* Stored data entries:

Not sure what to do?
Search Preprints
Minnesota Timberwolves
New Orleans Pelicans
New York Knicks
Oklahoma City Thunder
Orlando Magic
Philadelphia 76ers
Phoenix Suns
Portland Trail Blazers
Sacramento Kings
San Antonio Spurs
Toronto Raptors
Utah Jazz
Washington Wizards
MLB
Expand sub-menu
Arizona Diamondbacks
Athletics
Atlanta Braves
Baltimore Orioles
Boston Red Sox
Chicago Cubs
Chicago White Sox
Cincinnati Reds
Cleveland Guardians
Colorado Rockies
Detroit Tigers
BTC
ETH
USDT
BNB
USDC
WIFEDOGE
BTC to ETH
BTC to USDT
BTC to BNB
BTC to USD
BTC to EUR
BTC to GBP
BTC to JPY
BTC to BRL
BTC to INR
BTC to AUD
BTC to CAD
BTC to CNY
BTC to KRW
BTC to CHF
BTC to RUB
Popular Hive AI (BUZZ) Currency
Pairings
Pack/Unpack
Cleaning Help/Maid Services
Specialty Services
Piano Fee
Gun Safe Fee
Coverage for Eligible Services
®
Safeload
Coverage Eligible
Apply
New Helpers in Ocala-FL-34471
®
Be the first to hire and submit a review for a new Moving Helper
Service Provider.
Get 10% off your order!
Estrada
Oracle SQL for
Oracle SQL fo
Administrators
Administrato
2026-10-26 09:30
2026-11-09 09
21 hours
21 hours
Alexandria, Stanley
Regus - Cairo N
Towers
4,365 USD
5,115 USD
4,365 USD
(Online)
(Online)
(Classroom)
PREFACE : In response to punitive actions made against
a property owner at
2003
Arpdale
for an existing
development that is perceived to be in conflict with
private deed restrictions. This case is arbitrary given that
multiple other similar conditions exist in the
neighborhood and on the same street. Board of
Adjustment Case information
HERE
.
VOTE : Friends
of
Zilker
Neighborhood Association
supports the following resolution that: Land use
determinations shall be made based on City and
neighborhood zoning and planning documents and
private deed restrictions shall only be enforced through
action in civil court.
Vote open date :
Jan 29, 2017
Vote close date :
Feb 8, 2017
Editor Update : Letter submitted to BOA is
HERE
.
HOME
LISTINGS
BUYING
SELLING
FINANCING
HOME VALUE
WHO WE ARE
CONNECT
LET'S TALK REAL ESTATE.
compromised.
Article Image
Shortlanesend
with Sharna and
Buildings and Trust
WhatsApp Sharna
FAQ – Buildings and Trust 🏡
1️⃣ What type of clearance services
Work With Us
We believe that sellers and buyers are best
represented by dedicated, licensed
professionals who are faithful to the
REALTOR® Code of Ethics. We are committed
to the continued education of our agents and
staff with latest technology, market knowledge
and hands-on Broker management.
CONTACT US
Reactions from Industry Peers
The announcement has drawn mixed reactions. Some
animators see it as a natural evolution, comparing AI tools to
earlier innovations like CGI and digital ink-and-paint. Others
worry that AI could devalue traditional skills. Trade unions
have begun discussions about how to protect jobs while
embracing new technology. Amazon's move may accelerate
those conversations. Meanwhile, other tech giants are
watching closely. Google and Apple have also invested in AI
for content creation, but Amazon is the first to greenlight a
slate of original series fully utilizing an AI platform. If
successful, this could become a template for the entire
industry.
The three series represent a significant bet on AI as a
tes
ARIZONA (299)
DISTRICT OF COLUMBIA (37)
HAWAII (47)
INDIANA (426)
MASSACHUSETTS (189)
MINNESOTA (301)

* TO DO:
Set down the lines above as they stand, starting with the first line and ending with the line that contains "Chicago Cubs".

* ANSWER FOR THE TASK:
Not sure what to do?
Search Preprints
Minnesota Timberwolves
New Orleans Pelicans
New York Knicks
Oklahoma City Thunder
Orlando Magic
Philadelphia 76ers
Phoenix Suns
Portland Trail Blazers
Sacramento Kings
San Antonio Spurs
Toronto Raptors
Utah Jazz
Washington Wizards
MLB
Expand sub-menu
Arizona Diamondbacks
Athletics
Atlanta Braves
Baltimore Orioles
Boston Red Sox
Chicago Cubs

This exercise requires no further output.